The search also turned up images of a sexual nature. Treddenbarger identified the person in the photos as the teen, court documents say.

Court documents say Treddenbarger also told investigators that he abused another of his students more than 10 times on out-of-town trips.

No images involving the second victim have been found, court documents say.

"I can tell you that the entire community of bowling is right now shocked because this is not what they would have expected to ever have happened knowing Ty," said friend Steven Weinman.

Weinman told KOMO News he's never seen or suspected any inappropriate behavior from Treddenbarger.

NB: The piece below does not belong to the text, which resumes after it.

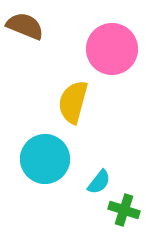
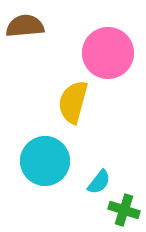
brown semicircle: rotated 27 degrees counterclockwise
pink circle: moved 4 px left, 4 px down
cyan circle: moved 2 px down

About 30 years ago, the two co-founded the Puget Sound Travel League, Weinman said. The league is made up of a group of youth bowlers from all over the area that gathers once per month and competes in high-level competition, he added.

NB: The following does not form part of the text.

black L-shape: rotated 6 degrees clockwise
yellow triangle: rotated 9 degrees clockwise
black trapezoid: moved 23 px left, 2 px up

Treddenbarger serves as an administrator for the league, Weinman said.

But Weinman insists there's no connection between the league and the allegations against Treddenbarger.

"The allegations come from where he was coaching one-on-one with other youth bowlers and occasionally they would travel to other competitions around the region, around the country," Weinman said.

"I want parents to know that the events that take place in the group settings at bowling centers and things like that are safe. The kids are not at risk when they participate," he added.

Volunteers are now in place to run the leagues up-coming sessions in April and May, Weinman said.